Le soluzioni di Augusto
Tutt’altro che rari, quindi, molti furono gli incendi di Roma, dolosi o meno. Tanto che, all’ennesimo episodio, quello del 6 d.C, fu l’imperatore Augusto a prendere in mano la situazione, cercando soluzioni utili a risolvere il problema. Probabilmente a seguito di questo accaduto, egli avviò la formazione e l’organizzazione del primo servizio di vigiles della storia. Con a capo un praefectus vigilum, nacquero così, a Roma, gli antenati dei nostri odierni vigili del fuoco. Come se non bastasse, poi, più tardi gli affiancò la costruzione di un alto muro tagliafuoco, efficace a prevenire la diffusione delle fiamme, nella zona tra la Suburra e l’area dei Fori imperiali (dove si trovavano, tra l’altro, gli edifici della pubblica amministrazione).
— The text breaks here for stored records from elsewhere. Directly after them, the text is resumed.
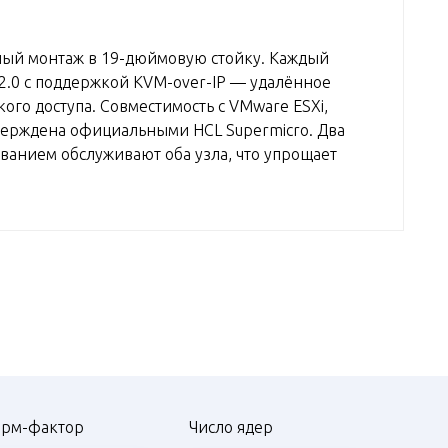
ный монтаж в 19-дюймовую стойку. Каждый
 2.0 с поддержкой KVM-over-IP — удалённое
го доступа. Совместимость с VMware ESXi,
дтверждена официальными HCL Supermicro. Два
ванием обслуживают оба узла, что упрощает
рм-фактор
Число ядер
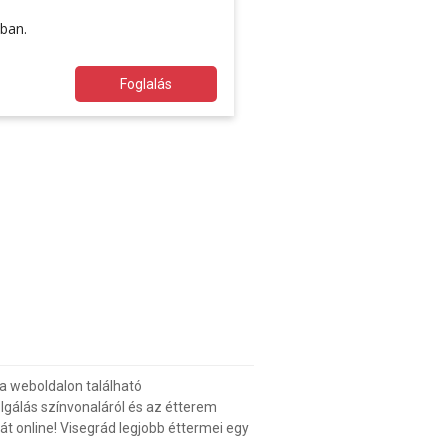
ában.
Foglalás
a weboldalon található
gálás színvonaláról és az étterem
át online! Visegrád legjobb éttermei egy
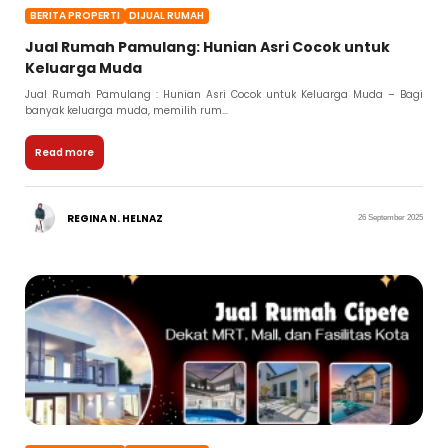
BERITA PROPERTI
DIJUAL RUMAH
Jual Rumah Pamulang: Hunian Asri Cocok untuk
Keluarga Muda
Jual Rumah Pamulang : Hunian Asri Cocok untuk Keluarga Muda – Bagi
banyak keluarga muda, memilih rum...
Read more
REGINA N. HELNAZ
26 September 2025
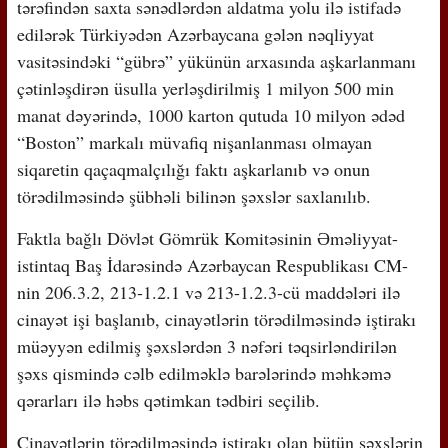
tərəfindən saxta sənədlərdən aldatma yolu ilə istifadə
edilərək Türkiyədən Azərbaycana gələn nəqliyyat
vasitəsindəki “gübrə” yükünün arxasında aşkarlanmanı
çətinləşdirən üsulla yerləşdirilmiş 1 milyon 500 min
manat dəyərində, 1000 karton qutuda 10 milyon ədəd
“Boston” markalı müvafiq nişanlanması olmayan
siqaretin qaçaqmalçılığı faktı aşkarlanıb və onun
törədilməsində şübhəli bilinən şəxslər saxlanılıb.
Faktla bağlı Dövlət Gömrük Komitəsinin Əməliyyat-
istintaq Baş İdarəsində Azərbaycan Respublikası CM-
nin 206.3.2, 213-1.2.1 və 213-1.2.3-cü maddələri ilə
cinayət işi başlanıb, cinayətlərin törədilməsində iştirakı
müəyyən edilmiş şəxslərdən 3 nəfəri təqsirləndirilən
şəxs qismində cəlb edilməklə barələrində məhkəmə
qərarları ilə həbs qətimkan tədbiri seçilib.
Cinayətlərin törədilməsində iştirakı olan bütün şəxslərin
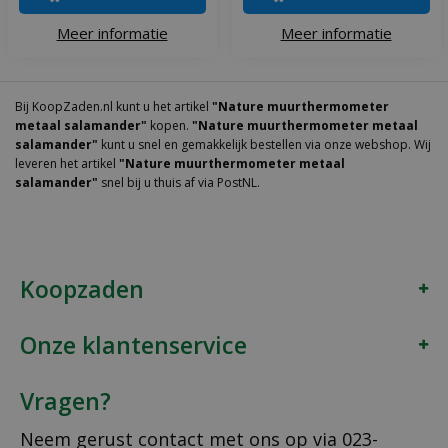
Meer informatie
Meer informatie
Bij KoopZaden.nl kunt u het artikel
"Nature muurthermometer
metaal salamander"
kopen.
"Nature muurthermometer metaal
salamander"
kunt u snel en gemakkelijk bestellen via onze webshop. Wij
leveren het artikel
"Nature muurthermometer metaal
salamander"
snel bij u thuis af via PostNL.
Koopzaden
Onze klantenservice
Vragen?
Neem gerust contact met ons op via
023-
(Fonte: Beni Culturali Online)
Dalle attività di prevenzione e contenimento, inoltre, non furono esclusi neanche i cittadini. Ogni famiglia romana, infatti, aveva l’obbligo di munire la proprie abitazione di una conserva d’acqua, da utilizzare, in caso di necessità, per eventuali azioni di spegnimento. Insomma, è vero: dopo di lui ci furono comunque altri incendi, ma quanto furono ingegnose le sue decisioni? Tanto quanto – ed ora è proprio il caso di dirlo – l’eternità della nostra città!